Monday, 23 January 2017

You get what you pay for

Following the news that Cloudwater were abandoning cask brewing, there’s been a lot of talk about whether brewers of cask beer were getting a fair return for their efforts, and whether cask was priced too cheaply in pubs. I know I’ve said it all before, but to my mind this argument is a load of nonsense, and the case against it deserves repeating.

  • For a start, it shows a total lack of understanding of how markets work. You won’t get a higher price for a product simply because you keep bleating about how it’s worth more. Premium pricing is only achieved after a long slog of ensuring quality and cultivating public perception, and tends to be done by individual brands, not whole categories.

  • Most drinkers already feel that beer in pubs is too expensive, and in fact over the years it has risen more quickly than the general rate of inflation. If there’s a problem with brewers not being properly rewarded, it’s a matter of how the margins are split down the supply chain, not the price paid by the final consumer. Put a brewers’ tip jar next to your handpumps, and see how much money you raise when you’re already charging £3.70 a pint.

  • Cask beer by its very nature is an inconsistent product. Even with the best cellarmanship in the world, you can’t guarantee that it will be the same every time. And, in a sense, the fact that you tend to pay less for it than for keg reflects the likelihood of occasionally getting a poor-quality pint.
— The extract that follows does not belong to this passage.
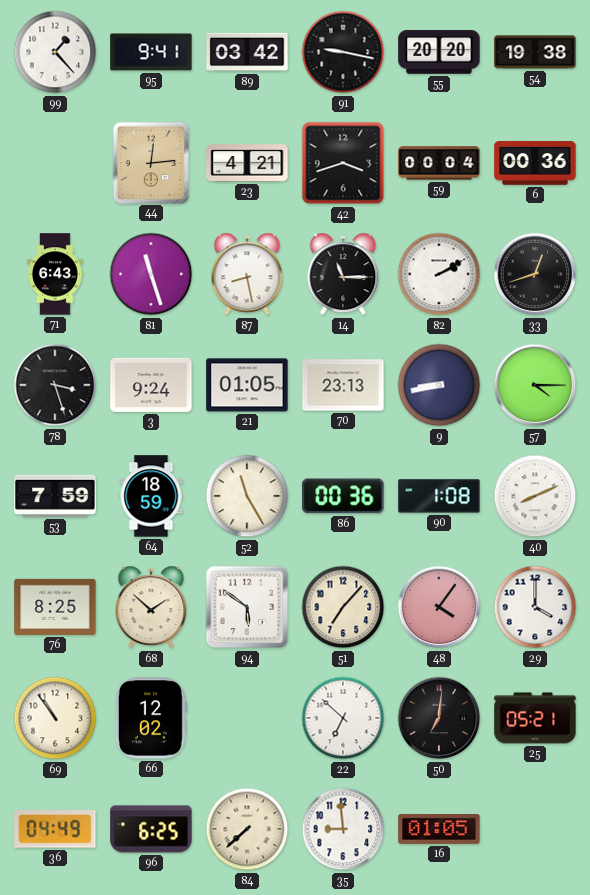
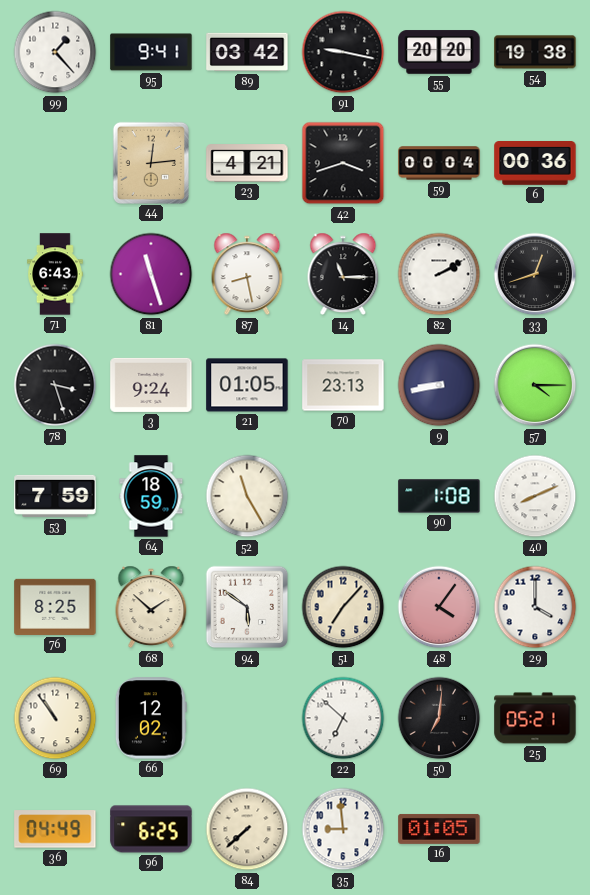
86: 00:36 -> none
  • Unlike any other product in the pub, cask is critically dependent on throughput for quality. It can’t linger in the cellar waiting for a few high-rolling customers to turn up at the weekend. It has to be “priced to go” to ensure that the whole cask is sold before it goes off.
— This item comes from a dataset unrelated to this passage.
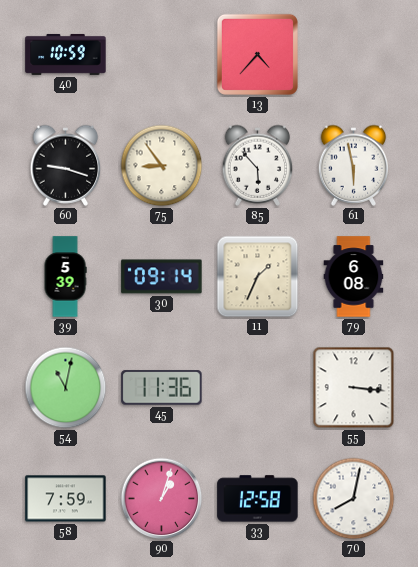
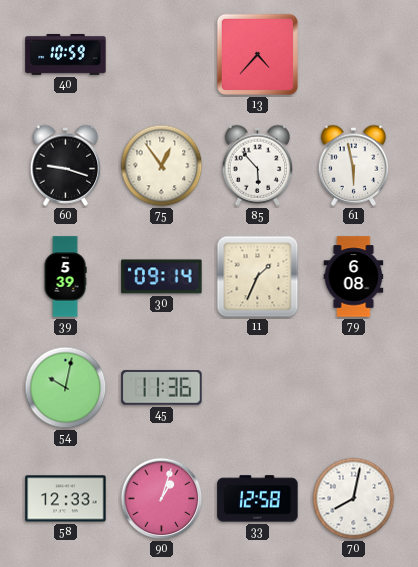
75: 8:54 -> 12:54
54: 11:02 -> 10:02
55: 3:16 -> none
58: 7:59 -> 12:33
  • And, probably the most important point of all, cask beer has historically been the ordinary, everyday drink of the working man and woman. Plenty of people today are “just about managing” and can’t simply take it in their stride if the price of a pint is arbitrarily increased. Pensioners, who make up a significant and ever-growing proportion of pub customers, have no hope of ever seeing an increase in their income above inflation. Plus, cask fails as an élite product as you lose the turnover that makes it worth drinking in the first place. This argument has seldom been put better than by Phil in Paragraph 5 of this blogpost.
In summary, the whole idea is unrealistic, snobbish nonsense and deserves to be laughed out of court. Maybe those who advocate it should be invited to argue the case in a West Yorkshire free house and see what kind of reaction they get. Yes, there is a case for *some* cask beers seeking and achieving a premium price. But absolutely not the whole sector.

38 comments:

  1. You are right about achieving premium pricing via long-term brand building - and that's usually done on the back of one or two beers which then create a cachet for the whole range - hence breweries like Taylors, Thornbridge and Marble for example are able to charge more for their beers at a wholesale level as publicans know that their customers will pay more for beers from those breweries.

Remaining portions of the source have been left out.